SUPPLIED DATA >>
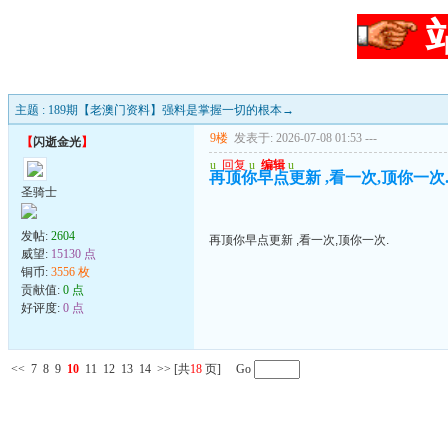
主题 : 189期【老澳门资料】强料是掌握一切的根本→
9楼
发表于: 2026-07-08 01:53
---
【
闪逝金光
】
u
回复
u
编辑
u
再顶你早点更新 ,看一次,顶你一次
圣骑士
发帖:
2604
再顶你早点更新 ,看一次,顶你一次.
威望:
15130 点
铜币:
3556 枚
贡献值:
0 点
好评度:
0 点
<<
7
8
9
10
11
12
13
14
>>
[共
18
页] Go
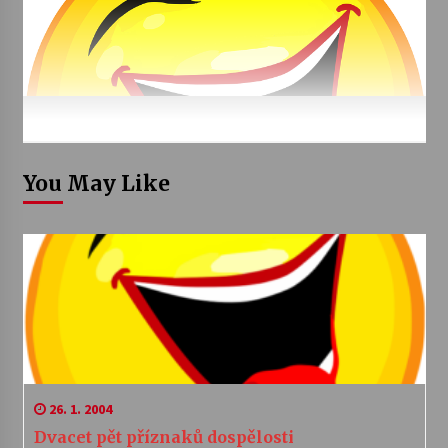
You May Like
26. 1. 2004
Dvacet pět příznaků dospělosti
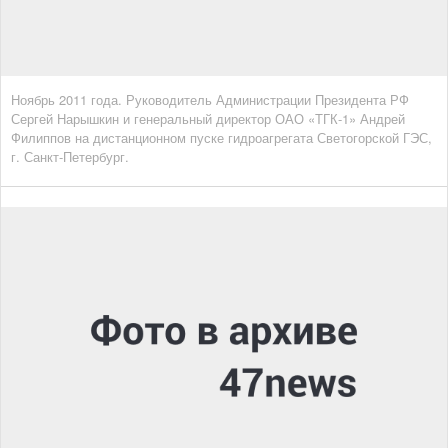
Ноябрь 2011 года. Руководитель Администрации Президента РФ
Сергей Нарышкин и генеральный директор ОАО «ТГК-1» Андрей
Филиппов на дистанционном пуске гидроагрегата Светогорской ГЭС,
г. Санкт-Петербург.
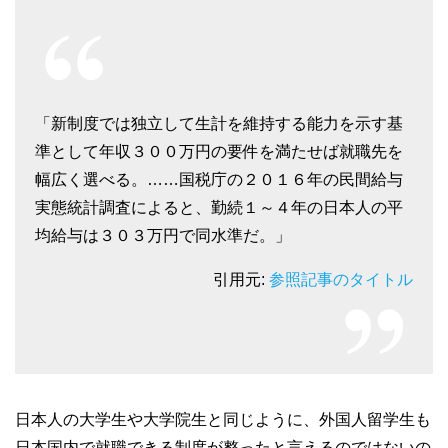
「新制度では独立して生計を維持する能力を示す基
準として年収３００万円の要件を満たせば就職先を
幅広く選べる。……国税庁の２０１６年の民間給与
実態統計調査によると、勤続１～４年の日本人の平
均給与は３０３万円で同水準だ。」
引用元:
参照記事のタイトル
日本人の大学生や大学院生と同じように、外国人留学生も
日本国内で就職できる制度が整ったと言えるのではないの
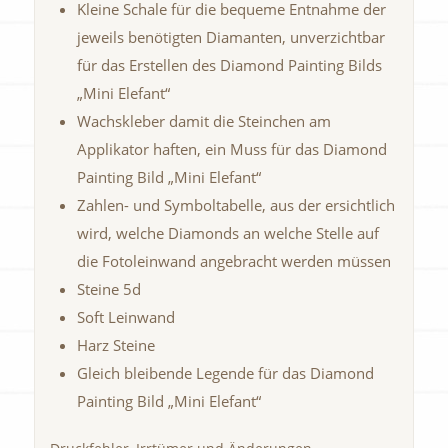
Kleine Schale für die bequeme Entnahme der
jeweils benötigten Diamanten, unverzichtbar
für das Erstellen des Diamond Painting Bilds
„Mini Elefant“
Wachskleber damit die Steinchen am
Applikator haften, ein Muss für das Diamond
Painting Bild „Mini Elefant“
Zahlen- und Symboltabelle, aus der ersichtlich
wird, welche Diamonds an welche Stelle auf
die Fotoleinwand angebracht werden müssen
Steine 5d
Soft Leinwand
Harz Steine
Gleich bleibende Legende für das Diamond
Painting Bild „Mini Elefant“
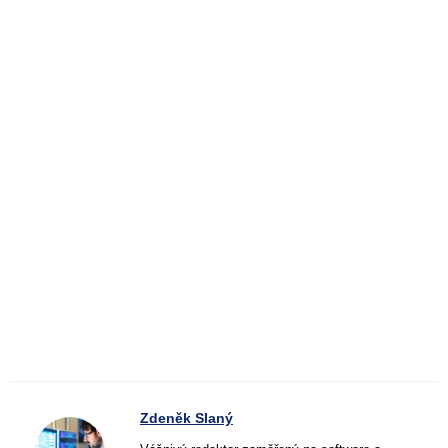
Zdeněk Slaný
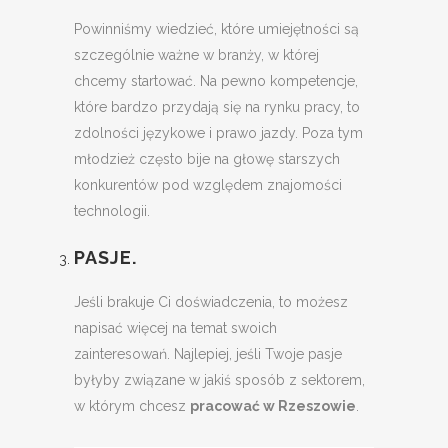
Powinniśmy wiedzieć, które umiejętności są
szczególnie ważne w branży, w której
chcemy startować. Na pewno kompetencje,
które bardzo przydają się na rynku pracy, to
zdolności językowe i prawo jazdy. Poza tym
młodzież często bije na głowę starszych
konkurentów pod względem znajomości
technologii.
PASJE.
Jeśli brakuje Ci doświadczenia, to możesz
napisać więcej na temat swoich
zainteresowań. Najlepiej, jeśli Twoje pasje
byłyby związane w jakiś sposób z sektorem,
w którym chcesz
pracować w Rzeszowie
.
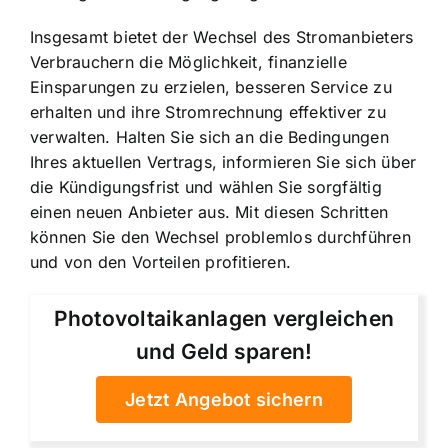
Insgesamt bietet der Wechsel des Stromanbieters
Verbrauchern die Möglichkeit, finanzielle
Einsparungen zu erzielen, besseren Service zu
erhalten und ihre Stromrechnung effektiver zu
verwalten. Halten Sie sich an die Bedingungen
Ihres aktuellen Vertrags, informieren Sie sich über
die Kündigungsfrist und wählen Sie sorgfältig
einen neuen Anbieter aus. Mit diesen Schritten
können Sie den Wechsel problemlos durchführen
und von den Vorteilen profitieren.
Photovoltaikanlagen vergleichen
und Geld sparen!
Jetzt Angebot sichern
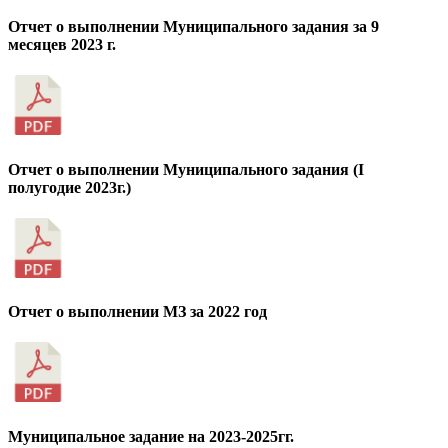
Отчет о выполнении Муниципального задания за 9
месяцев 2023 г.
Отчет о выполнении Муниципального задания (I
полугодие 2023г.)
Отчет о выполнении МЗ за 2022 год
Муниципальное задание на 2023-2025гг.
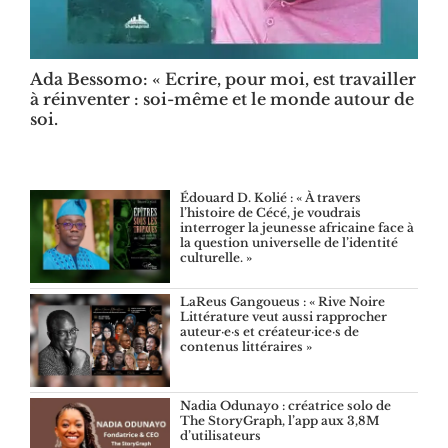
Ada Bessomo: « Ecrire, pour moi, est travailler
à réinventer : soi-même et le monde autour de
soi.
Édouard D. Kolié : « À travers
l’histoire de Cécé, je voudrais
interroger la jeunesse africaine face à
la question universelle de l’identité
culturelle. »
LaReus Gangoueus : « Rive Noire
Littérature veut aussi rapprocher
auteur·e·s et créateur·ice·s de
contenus littéraires »
Nadia Odunayo : créatrice solo de
The StoryGraph, l’app aux 3,8M
d’utilisateurs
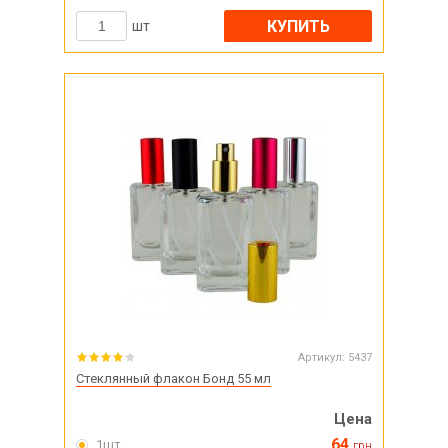
КУПИТЬ
шт
Артикул:
5437
Стеклянный флакон Бонд 55 мл
Цена
64
1шт
грн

REQUIRED WORK >>
Once you have checked every line of the material above, return the ones that hold the string "Муниципального".

ANSWER BOX >>
Отчет о выполнении Муниципального задания за 9
Отчет о выполнении Муниципального задания (I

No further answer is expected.